ScotRail has said the temporary timetable aims to provide greater certainty and reliability for customers, as the current level of cancellations is not sustainable for customers and colleagues.
Like many train operators across Britain, ScotRail has relied on drivers working overtime or on their rest days.
In 2019, ScotRail committed to employing more drivers to phase out the reliance on this practice, however, it said the Covid pandemic meant that driver training was significantly delayed.
David Simpson, ScotRail service delivery director, said: ‘We want to resolve this dispute with the trade unions and move forward together to provide the safest, greenest, and most reliable railway we can for Scotland.
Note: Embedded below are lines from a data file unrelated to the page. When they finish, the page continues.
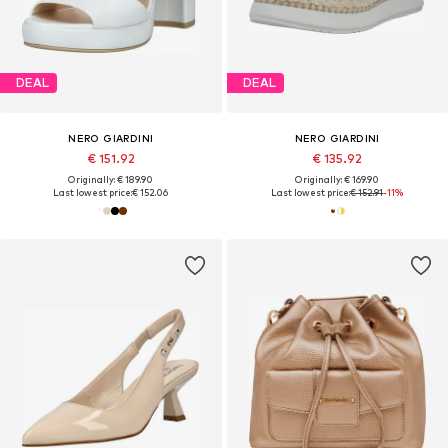
DEAL
DEAL
NERO GIARDINI
NERO GIARDINI
€ 151.92
€ 135.92
Originally: € 189.90
Originally: € 169.90
Last lowest price:
€ 152.06
Last lowest price:
€ 152.91
-11%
We remain open to further talks with the trade unions.’
But Hege Hernaes, from the WHCRP, said while the organisation had no wish to comment on the on-going industrial dispute, it was clear that the reduced emergency timetable would cause what she called ‘chaos’ aboard remaining trains given the high demand for rail travel on the West Highland Line at this time of year.
And she added: ‘Nevertheless, the communities and businesses at Corrour and Rannoch stations will be the worst affected, as they are almost entirely reliant on the railway.
‘While this temporary timetable is in operation, locals will not be able to travel to Glasgow and back by train in a day, and those who have carefully planned their daily commute to fit in with the normal train schedule, will now have to make other plans.
‘We have no idea how long this reduced timetable will remain in operation and can only hope that things will go back to normal before local rail users turn their back on the railway for good.’
Highlands and Islands MSP Jamie Halcro Johnston has warned that West Highland train users were now faced with reduced options on when they could travel, leaving the car as the only option for some and meaning roads risked becoming even more congested.
The Scottish Conservative MSP said: ‘The reduced service, with the ‘last train’ often far earlier than previously, will mean many will have to make alternative arrangements just to get home, or simply choose not to travel at all.
‘It will leave many people who have to travel with no option but to use their cars, forcing folk back onto roads which can already be busy at peak times. And we’re already seeing roads become busier as the summer approaches.’